*** Opening of Input ***

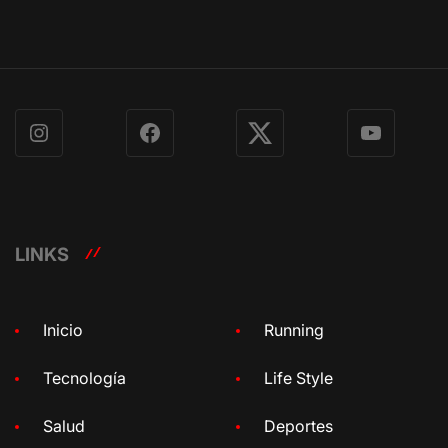
Instagram
Facebook
X
YouTube
LINKS
Inicio
Running
Tecnología
Life Style
Salud
Deportes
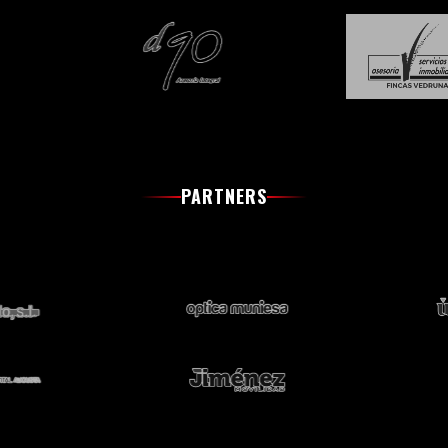
PARTNERS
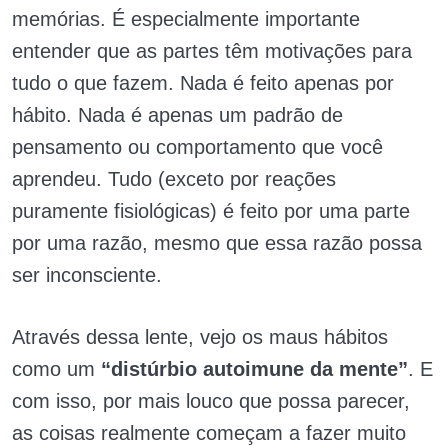
memórias. É especialmente importante
entender que as partes têm motivações para
tudo o que fazem. Nada é feito apenas por
hábito. Nada é apenas um padrão de
pensamento ou comportamento que você
aprendeu. Tudo (exceto por reações
puramente fisiológicas) é feito por uma parte
por uma razão, mesmo que essa razão possa
ser inconsciente.
Através dessa lente, vejo os maus hábitos
como um
“distúrbio autoimune da mente”
. E
com isso, por mais louco que possa parecer,
as coisas realmente começam a fazer muito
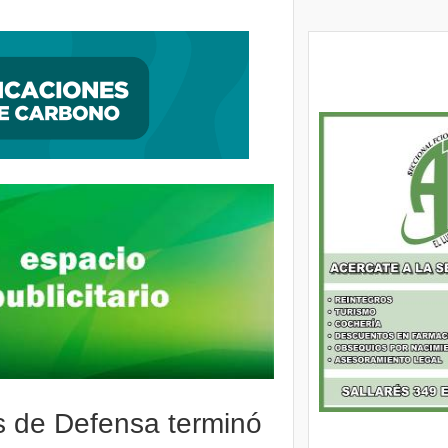
bre investigado por amenazar a Javier Milei en redes sociales
as de Defensa terminó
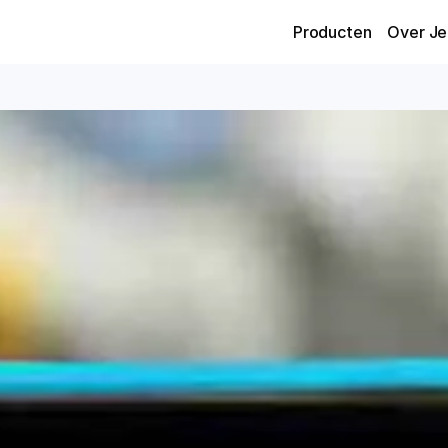
Producten
Over Je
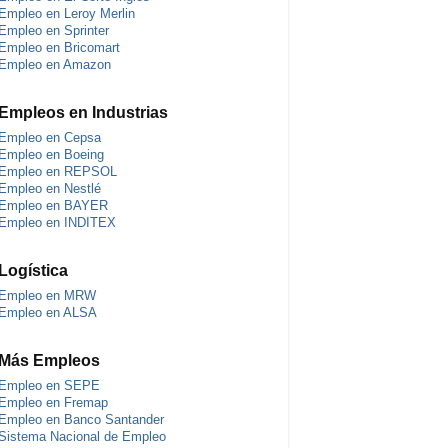
Empleo en Leroy Merlin
Empleo en Sprinter
Empleo en Bricomart
Empleo en Amazon
Empleos en Industrias
Empleo en Cepsa
Empleo en Boeing
Empleo en REPSOL
Empleo en Nestlé
Empleo en BAYER
Empleo en INDITEX
Logística
Empleo en MRW
Empleo en ALSA
Más Empleos
Empleo en SEPE
Empleo en Fremap
Empleo en Banco Santander
Sistema Nacional de Empleo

*** Close of Input ***

### Task objective:
Begin at the line containing "bre investigado por" and extract every line through the end of the records, inclusive, exactly and only; omit pictures.

### Result for this exercise:
bre investigado por amenazar a Javier Milei en redes sociales
as de Defensa terminó
Producten
Over Je
Empleo en Leroy Merlin
Empleo en Sprinter
Empleo en Bricomart
Empleo en Amazon
Empleos en Industrias
Empleo en Cepsa
Empleo en Boeing
Empleo en REPSOL
Empleo en Nestlé
Empleo en BAYER
Empleo en INDITEX
Logística
Empleo en MRW
Empleo en ALSA
Más Empleos
Empleo en SEPE
Empleo en Fremap
Empleo en Banco Santander
Sistema Nacional de Empleo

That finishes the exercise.